Severity Genetics: The Emergence of rs10191329
A major advance highlighted in the article is the identification of rs10191329 near the DYSF-ZNF638 locus as the first genome-wide significant variant associated with age-related MS severity. This discovery shifted attention from immune susceptibility toward CNS resilience, neurodegeneration, and repair. In large collaborative cohorts, rs10191329 was associated with worse age-related disability, faster disability progression, increased risk of confirmed disability worsening, and shorter time to needing walking assistance. Pathological studies further linked rs10191329 risk homozygosity with more brainstem and cortical lesions, neuroaxonal injury, chronic inflammation, and higher neurofilament levels, strengthening the argument that MS severity may have a partly distinct CNS-centered genetic architecture.

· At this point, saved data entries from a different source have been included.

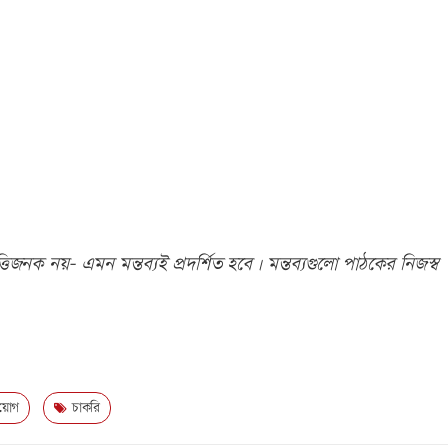
িজনক নয়- এমন মন্তব্যই প্রদর্শিত হবে। মন্তব্যগুলো পাঠকের নিজস্ব
য়োগ
চাকরি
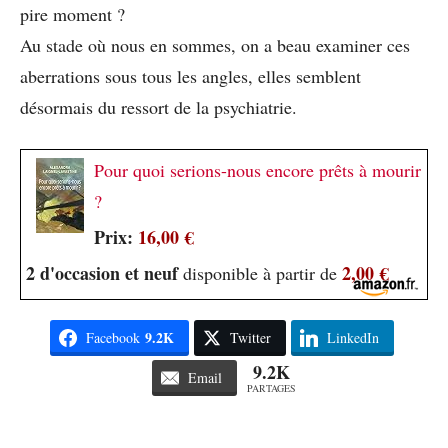
pire moment ?
Au stade où nous en sommes, on a beau examiner ces
aberrations sous tous les angles, elles semblent
désormais du ressort de la psychiatrie.
Pour quoi serions-nous encore prêts à mourir
?
Prix:
16,00 €
2 d'occasion et neuf
2,00 €
disponible à partir de
9.2K
Facebook
Twitter
LinkedIn
9.2K
Email
PARTAGES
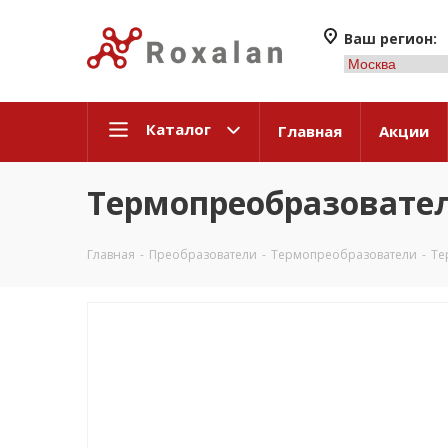
Ваш регион:
Каталог
Главная
Акции
Термопреобразовател
Главная
-
Преобразователи
-
Термопреобразователи
-
Те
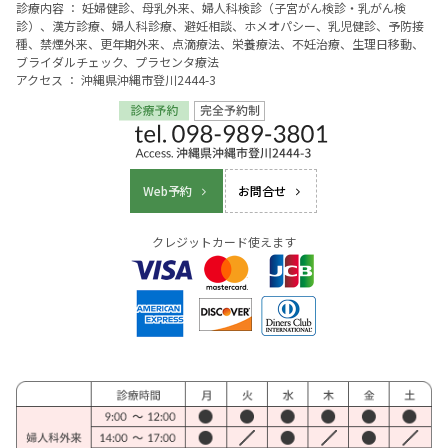
診療内容 ： 妊婦健診、母乳外来、婦人科検診（子宮がん検診・乳がん検
診）、漢方診療、婦人科診療、避妊相談、ホメオパシー、乳児健診、予防接
種、禁煙外来、更年期外来、点滴療法、栄養療法、不妊治療、生理日移動、
ブライダルチェック、プラセンタ療法
アクセス ： 沖縄県沖縄市登川2444-3
Web予約
お問合せ
クレジットカード使えます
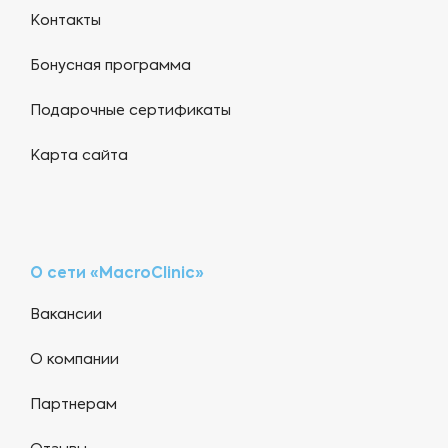
Контакты
Бонусная программа
Подарочные сертификаты
Карта сайта
О сети «MacroClinic»
Вакансии
О компании
Партнерам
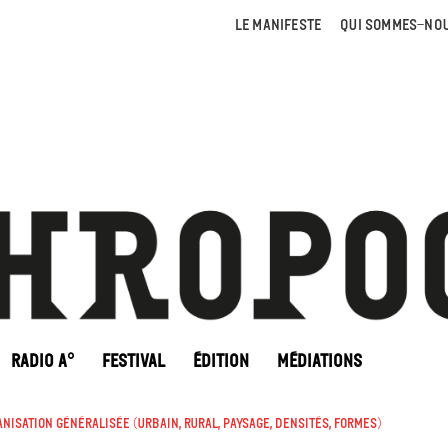
LE MANIFESTE
QUI SOMMES-NOU
RADIO A°
FESTIVAL
ÉDITION
MÉDIATIONS
nisation généralisée (urbain, rural, paysage, densités, formes)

Why Replication Has Been Difficult
The article carefully explains why replication of MS severity variants has been challenging. Severity studies often differ in sample size, disease duration, treatment exposure, ancestry, clinical outcome definitions, and statistical modeling. Measures such as the Expanded Disability Status Scale, age-related MS severity score, and MS severity scale are useful but imperfect because they are strongly weighted toward physical disability and ambulation. Some studies may capture inflammatory relapse-associated worsening, whereas others may capture progression independent of relapse activity. These methodological differences can obscure true biological signals, especially when genetic effects are modest and require very large cohorts for reliable detection.

Looking Beneath the Surface of Disability
One of the article’s most important scientific messages is that MS severity cannot be reduced to a single disability score. Disability arises from multiple mechanisms, including acute inflammation, chronic active lesions, cortical pathology, brain atrophy, neuroaxonal loss, impaired remyelination, and reduced CNS reserve. The authors therefore argue for deeper phenotyping using MRI biomarkers, cognitive measures, upper-limb assessments, patient-reported outcomes, and potentially wearable technologies. Such multidimensional phenotypes may reveal domain-specific genetic effects that conventional disability scales miss, especially in progressive MS, where cognition, gray matter pathology, and neurodegeneration may be more informative than relapse frequency alone.

Toward Personalized Prognosis and Progressive MS Therapeutics
The broader implication of the review is that MS genetics may eventually support clinically useful prognostic models and identify novel therapeutic targets, particularly for progressive disease. Achieving this goal will require larger ancestrally diverse cohorts, rare-variant analyses, pathway-level approaches, better causal inference, and deeper study of gene-environment and epigenetic interactions. The article is cautious but optimistic: susceptibility genetics has already clarified the immune basis of MS onset, while severity genetics is beginning to illuminate CNS mechanisms that govern disability accumulation. The next scientific challenge is to translate these group-level discoveries into individualized prediction and mechanism-based interventions for people living with MS.

Disclaimer: This blog post is based on the provided research article and is intended for informational purposes only. It is not intended to provide medical advice. Please consult with a healthcare professional for any health concerns.

References:
Sahi, N., Ciccarelli, O., Houlden, H., & Chard, D. T. (2025). Unlocking multiple sclerosis genetics: from susceptibility to severity. Neurology, 105(8), e214141.